In his mind, the photos are all linked, and they are all documentary. Through his penetrating black and white photos, he shows the pure, hard life of the semi-nomads who guide their herds through the landscape. He wanted to experience what it's like to live as close to nature as possible, because he has the impression that we have forgotten how to do that. In Belgium once an inch of snow falls, the country comes to a standstill. What feeling does Buyckx hope to create? He investigates how humans and animals live together, to what extent they are dependent on each other and how they deal with the relentless force of nature. In Kyrgyzstan he went up the mountains with men on horseback at minus 20 degrees celsius fighting against wind, ice and snow, and if he didn't follow their advice, he wouldn't survive. Winter exposes the herders to icy cold and harsh living conditions. With knowledge that is passed on from generation to generation, they keep themselves and their livestock standing in this inhospitable landscape. They live day-in, day-out with their animals. Buyckx inimitably depicts the emotional bond that the shepherds have with their horses, which are indispensable in their daily life. Those animals are part of every aspect of their lives. It is crucial to herd their animals in the mountains and the horse is also indispensable for its milk and meat. The Kyrgyz use them to go up into the mountains to herd their flocks, to transport them to town and they like to spend their leisure time on the back of a horse and they often play games in which horsemanship dominates all competitions, like Kok Boru — a sport in which horse-mounted players attempt to place a sheep carcass in a goal. That power of nature and the respect that those people muster, was mainly what he was looking for.

According to certain mythologies, the wolf guides people in their journey of self-discovery. Lonely yet powerful, the predator exhibits both beauty and danger. Just like the unspoiled nature of the Kyrgyz plateaus where they roam, and Frederik Buyckx shot his series. In winter the Kurgyz shepherds live quite isolated in farms in the mountains, about half a day away from the village. There’s no electricity or running water. In summer, when the snow melts, they do a two-day-trek with all their animals to the grazing plains where they live in yurts and let their sheep roam during the day. The shepherds keep yaks too, and they are freer. They are checked on every few days with binoculars. One night about 500 meters from where Buyckx and the shepherds slept, a yak was eaten by wolves. Buyckx felt uneasy quite some times. Once he was walking alone and the weather suddenly changed. He couldn’t see a thing anymore. "In moments like that you’re painfully conscious of the risk you’re taking. I like that feeling." One summer evening they were doing a trek for two weeks and they had to sleep in a valley notorious for its wolf population. As they were at a height of about 3000 meters, there was no vegetation. To repel the wolves, they had to make a fire with dried cow patties they found at an abandoned farm nearby.

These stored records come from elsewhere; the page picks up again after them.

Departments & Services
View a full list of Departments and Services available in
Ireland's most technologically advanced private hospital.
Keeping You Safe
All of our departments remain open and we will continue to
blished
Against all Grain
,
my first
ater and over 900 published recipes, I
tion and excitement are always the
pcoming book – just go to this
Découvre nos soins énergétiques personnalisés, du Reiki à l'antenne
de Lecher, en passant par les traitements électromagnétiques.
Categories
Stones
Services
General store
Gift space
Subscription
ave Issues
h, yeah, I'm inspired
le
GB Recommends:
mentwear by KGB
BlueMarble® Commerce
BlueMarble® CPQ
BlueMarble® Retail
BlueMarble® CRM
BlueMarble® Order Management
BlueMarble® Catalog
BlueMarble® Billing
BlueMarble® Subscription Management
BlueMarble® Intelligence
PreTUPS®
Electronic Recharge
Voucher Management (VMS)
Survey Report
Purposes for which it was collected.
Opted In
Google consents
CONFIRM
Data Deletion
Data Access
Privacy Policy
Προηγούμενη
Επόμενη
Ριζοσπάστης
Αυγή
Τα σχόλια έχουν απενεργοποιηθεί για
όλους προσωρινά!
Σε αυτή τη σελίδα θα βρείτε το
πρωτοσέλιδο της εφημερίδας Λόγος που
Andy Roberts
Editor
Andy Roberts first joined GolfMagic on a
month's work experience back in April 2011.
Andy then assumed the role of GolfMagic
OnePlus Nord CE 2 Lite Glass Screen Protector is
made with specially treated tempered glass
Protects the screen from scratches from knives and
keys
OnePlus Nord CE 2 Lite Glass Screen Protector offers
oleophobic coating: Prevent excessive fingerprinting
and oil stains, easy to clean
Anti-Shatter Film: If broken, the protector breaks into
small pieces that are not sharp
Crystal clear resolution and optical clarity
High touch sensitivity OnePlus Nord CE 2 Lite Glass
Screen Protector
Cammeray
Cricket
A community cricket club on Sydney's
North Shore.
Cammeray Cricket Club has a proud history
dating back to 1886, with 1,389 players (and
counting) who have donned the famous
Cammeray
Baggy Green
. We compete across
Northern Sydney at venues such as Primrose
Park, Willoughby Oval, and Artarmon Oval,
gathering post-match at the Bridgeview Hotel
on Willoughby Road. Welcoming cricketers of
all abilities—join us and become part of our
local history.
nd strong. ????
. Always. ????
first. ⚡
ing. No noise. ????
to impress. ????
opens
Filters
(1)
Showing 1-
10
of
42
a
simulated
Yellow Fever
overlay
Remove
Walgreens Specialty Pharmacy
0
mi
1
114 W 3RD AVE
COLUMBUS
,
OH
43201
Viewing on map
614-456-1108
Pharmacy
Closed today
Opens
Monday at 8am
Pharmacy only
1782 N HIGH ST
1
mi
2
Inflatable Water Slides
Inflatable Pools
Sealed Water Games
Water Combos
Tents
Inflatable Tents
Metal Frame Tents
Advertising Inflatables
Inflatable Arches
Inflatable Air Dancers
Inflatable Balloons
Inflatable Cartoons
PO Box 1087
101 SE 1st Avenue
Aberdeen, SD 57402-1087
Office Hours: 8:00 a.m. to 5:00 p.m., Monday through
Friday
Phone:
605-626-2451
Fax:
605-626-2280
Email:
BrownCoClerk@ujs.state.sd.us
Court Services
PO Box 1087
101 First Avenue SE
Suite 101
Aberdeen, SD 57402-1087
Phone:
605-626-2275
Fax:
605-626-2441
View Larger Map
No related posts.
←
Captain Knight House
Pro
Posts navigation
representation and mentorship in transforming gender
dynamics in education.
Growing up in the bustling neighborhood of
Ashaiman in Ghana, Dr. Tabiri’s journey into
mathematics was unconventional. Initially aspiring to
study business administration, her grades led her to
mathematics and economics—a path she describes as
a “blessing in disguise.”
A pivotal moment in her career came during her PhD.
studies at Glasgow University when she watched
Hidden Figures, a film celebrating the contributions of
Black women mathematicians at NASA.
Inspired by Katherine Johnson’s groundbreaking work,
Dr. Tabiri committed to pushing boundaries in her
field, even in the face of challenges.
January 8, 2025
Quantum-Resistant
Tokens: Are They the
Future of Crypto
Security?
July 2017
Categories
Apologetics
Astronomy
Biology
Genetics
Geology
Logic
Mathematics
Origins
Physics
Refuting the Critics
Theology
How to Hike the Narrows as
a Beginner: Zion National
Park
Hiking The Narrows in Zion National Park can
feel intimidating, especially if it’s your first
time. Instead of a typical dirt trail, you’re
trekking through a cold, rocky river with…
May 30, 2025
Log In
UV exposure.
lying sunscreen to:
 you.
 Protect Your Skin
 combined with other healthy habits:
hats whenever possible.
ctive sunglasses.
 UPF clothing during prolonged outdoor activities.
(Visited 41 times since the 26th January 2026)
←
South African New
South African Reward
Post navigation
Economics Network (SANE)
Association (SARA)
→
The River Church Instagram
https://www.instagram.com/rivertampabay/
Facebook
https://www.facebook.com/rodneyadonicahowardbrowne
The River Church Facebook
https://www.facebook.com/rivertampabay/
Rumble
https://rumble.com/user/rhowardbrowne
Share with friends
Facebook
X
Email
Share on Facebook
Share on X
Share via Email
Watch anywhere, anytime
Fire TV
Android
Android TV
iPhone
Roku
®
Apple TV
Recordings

During those mountain tours, the photographer also came across impressive landscapes, but that never happened, had he not first moved in with those people for a week or two. That also makes those landscapes documentary for him. That, and the fact that they are the result of a personal search. The urge to experience those things for himself was just as great as the urge to document them.

"Nothing ever felt more intense then being caught by beauty and anxiety at the same time." — Frederik Buyckx
Horse Head
"Buyckx's work returns to the essence of looking at photography. A landscape is often overlooked but is central to our existence." — Zelda Cheatle, chair of judges at the Sony World Photography Awards

Sheep, yaks and riders are just dots in the vast, overwhelming nature. In Buyckx's photographs, you can almost feel the wind cut through your skin as you journey by horse through the snow-covered landscape. Everything makes you feel that he is not only there to take pictures, but that he has a genuine sense of empathy. If you want to experience the feeling from the comfort of your couch, be sure to order his beautifully designed book, Horse Head, published by Hannibal Books. Different paper thicknesses have been used in a very thoughtful way and the book also shows all photos as large as possible without a fold in the middle. For this you have to turn the book a quarter turn. Highly recommended!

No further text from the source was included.